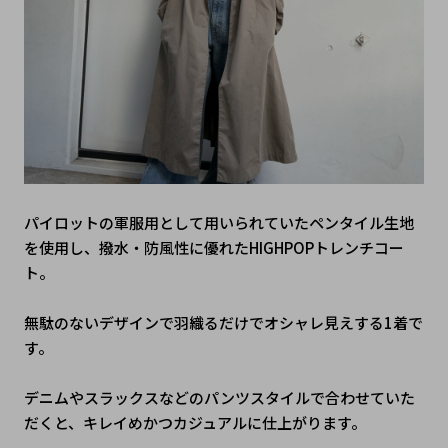
パイロットの軍服用として用いられていたペンタイル生地
を使用し、撥水・防風性に優れたHIGHPOPトレンチコー
ト。
無駄のないデザインで羽織るだけでオシャレ見えする1着で
す。
デニムやスラックスなどのパンツスタイルで合わせていた
だくと、キレイめかつカジュアルに仕上がります。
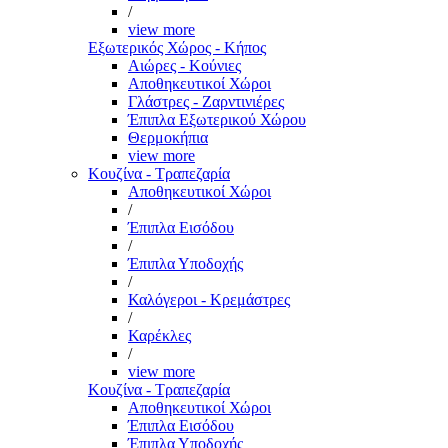
/
view more
Εξωτερικός Χώρος - Κήπος
Αιώρες - Κούνιες
Αποθηκευτικοί Χώροι
Γλάστρες - Ζαρντινιέρες
Έπιπλα Εξωτερικού Χώρου
Θερμοκήπια
view more
Κουζίνα - Τραπεζαρία
Αποθηκευτικοί Χώροι
/
Έπιπλα Εισόδου
/
Έπιπλα Υποδοχής
/
Καλόγεροι - Κρεμάστρες
/
Καρέκλες
/
view more
Κουζίνα - Τραπεζαρία
Αποθηκευτικοί Χώροι
Έπιπλα Εισόδου
Έπιπλα Υποδοχής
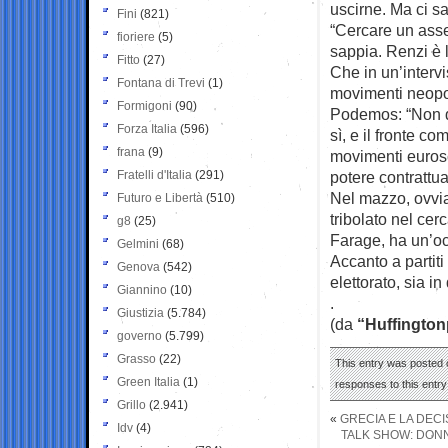
uscirne. Ma ci s
Fini
(821)
“Cercare un asse
fioriere
(5)
sappia. Renzi è l
Fitto
(27)
Che in un’intervi
Fontana di Trevi
(1)
movimenti neopop
Formigoni
(90)
Podemos: “Non di
Forza Italia
(596)
sì, e il fronte c
frana
(9)
movimenti eurosce
Fratelli d'Italia
(291)
potere contrattua
Nel mazzo, ovvia
Futuro e Libertà
(510)
tribolato nel cer
g8
(25)
Farage, ha un’oc
Gelmini
(68)
Accanto a partit
Genova
(542)
elettorato, sia i
Giannino
(10)
.
Giustizia
(5.784)
(da
“Huffington
governo
(5.799)
Grasso
(22)
This entry was posted o
Green Italia
(1)
responses to this entr
Grillo
(2.941)
«
GRECIA E LA DEC
Idv
(4)
TALK SHOW: DONNE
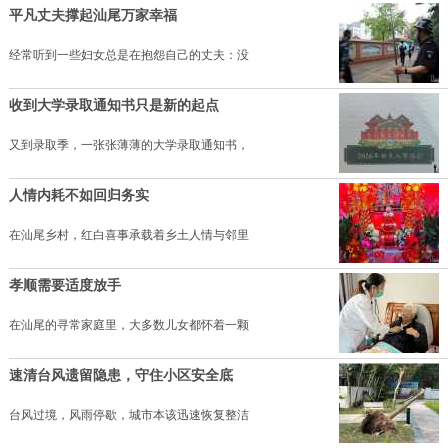
平凡丈夫撑起汕尾万家幸福
经常听到一些妇女总是在抱怨自己的丈夫：没
收到大学录取通知书只是新的起点
又到录取季，一张张薄薄的大学录取通知书，
人情内耗不如回归务实
在汕尾乡村，红白喜事承载着乡土人情与邻里
孝顺需要适度放手
在汕尾的寻常家庭里，大多数儿女都怀着一颗
速清台风遗留隐患，守住小区安全底
台风过境，风雨停歇，城市本该迅速恢复整洁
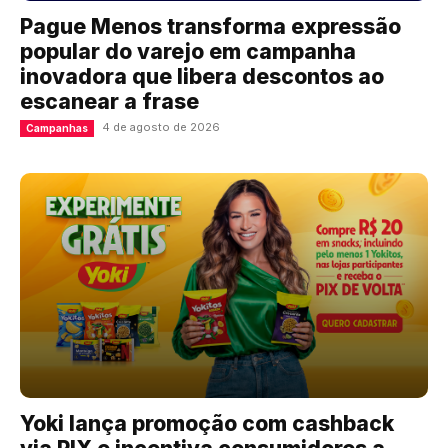
Pague Menos transforma expressão
popular do varejo em campanha
inovadora que libera descontos ao
escanear a frase
4 de agosto de 2026
Campanhas
Yoki lança promoção com cashback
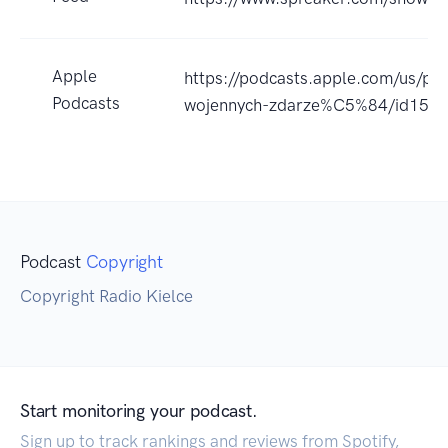
Apple
https://podcasts.apple.com/us/po
Podcasts
wojennych-zdarze%C5%84/id154
Podcast
Copyright
Copyright Radio Kielce
Start monitoring your podcast.
Sign up to track rankings and reviews from Spotify,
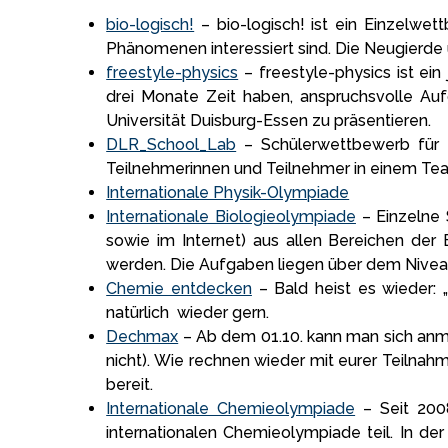
bio-logisch!
– bio-logisch! ist ein Einzelwet
Phänomenen interessiert sind. Die Neugierde 
freestyle-physics
– freestyle-physics ist ein
drei Monate Zeit haben, anspruchsvolle Au
Universität Duisburg-Essen zu präsentieren.
DLR_School_Lab
– Schülerwettbewerb für S
Teilnehmerinnen und Teilnehmer in einem Tea
Internationale Physik-Olympiade
Internationale Biologieolympiade
– Einzelne 
sowie im Internet) aus allen Bereichen der 
werden. Die Aufgaben liegen über dem Niveau
Chemie entdecken
– Bald heist es wieder: 
natürlich wieder gern.
Dechmax
– Ab dem 01.10. kann man sich anm
nicht). Wie rechnen wieder mit eurer Teilnah
bereit.
Internationale Chemieolympiade
– Seit 200
internationalen Chemieolympiade teil. In de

+===+

What the exercise asks: Copy out the listing above in full and keep the pictures out.

Expected output:
パイロットの軍服用として用いられていたペンタイル生地
を使用し、撥水・防風性に優れたHIGHPOPトレンチコー
ト。
無駄のないデザインで羽織るだけでオシャレ見えする1着で
す。
デニムやスラックスなどのパンツスタイルで合わせていた
だくと、キレイめかつカジュアルに仕上がります。
/
view more
Εξωτερικός Χώρος - Κήπος
Αιώρες - Κούνιες
Αποθηκευτικοί Χώροι
Γλάστρες - Ζαρντινιέρες
Έπιπλα Εξωτερικού Χώρου
Θερμοκήπια
view more
Κουζίνα - Τραπεζαρία
Αποθηκευτικοί Χώροι
/
Έπιπλα Εισόδου
/
Έπιπλα Υποδοχής
/
Καλόγεροι - Κρεμάστρες
/
Καρέκλες
/
view more
Κουζίνα - Τραπεζαρία
Αποθηκευτικοί Χώροι
Έπιπλα Εισόδου
Έπιπλα Υποδοχής
uscirne. Ma ci s
Fini
(821)
“Cercare un asse
fioriere
(5)
sappia. Renzi è l
Fitto
(27)
Che in un’intervi
Fontana di Trevi
(1)
movimenti neopop
Formigoni
(90)
Podemos: “Non di
Forza Italia
(596)
sì, e il fronte c
frana
(9)
movimenti eurosce
Fratelli d'Italia
(291)
potere contrattua
Nel mazzo, ovvia
Futuro e Libertà
(510)
tribolato nel cer
g8
(25)
Farage, ha un’oc
Gelmini
(68)
Accanto a partit
Genova
(542)
elettorato, sia i
Giannino
(10)
.
Giustizia
(5.784)
(da
“Huffington
governo
(5.799)
Grasso
(22)
This entry was posted o
Green Italia
(1)
responses to this entr
Grillo
(2.941)
«
GRECIA E LA DEC
Idv
(4)
TALK SHOW: DONNE
平凡丈夫撑起汕尾万家幸福
经常听到一些妇女总是在抱怨自己的丈夫：没
收到大学录取通知书只是新的起点
又到录取季，一张张薄薄的大学录取通知书，
人情内耗不如回归务实
在汕尾乡村，红白喜事承载着乡土人情与邻里
孝顺需要适度放手
在汕尾的寻常家庭里，大多数儿女都怀着一颗
速清台风遗留隐患，守住小区安全底
台风过境，风雨停歇，城市本该迅速恢复整洁
Pague Menos transforma expressão
popular do varejo em campanha
inovadora que libera descontos ao
escanear a frase
4 de agosto de 2026
Campanhas
Yoki lança promoção com cashback
Apple
https://podcasts.apple.com/us/po
Podcasts
wojennych-zdarze%C5%84/id154
Podcast
Copyright
Copyright Radio Kielce
Start monitoring your podcast.
Sign up to track rankings and reviews from Spotify,
bio-logisch!
– bio-logisch! ist ein Einzelwet
Phänomenen interessiert sind. Die Neugierde 
freestyle-physics
– freestyle-physics ist ein
drei Monate Zeit haben, anspruchsvolle Au
Universität Duisburg-Essen zu präsentieren.
DLR_School_Lab
– Schülerwettbewerb für S
Teilnehmerinnen und Teilnehmer in einem Tea
Internationale Physik-Olympiade
Internationale Biologieolympiade
– Einzelne 
sowie im Internet) aus allen Bereichen der 
werden. Die Aufgaben liegen über dem Niveau
Chemie entdecken
– Bald heist es wieder: 
natürlich wieder gern.
Dechmax
– Ab dem 01.10. kann man sich anm
nicht). Wie rechnen wieder mit eurer Teilnah
bereit.
Internationale Chemieolympiade
– Seit 200
internationalen Chemieolympiade teil. In de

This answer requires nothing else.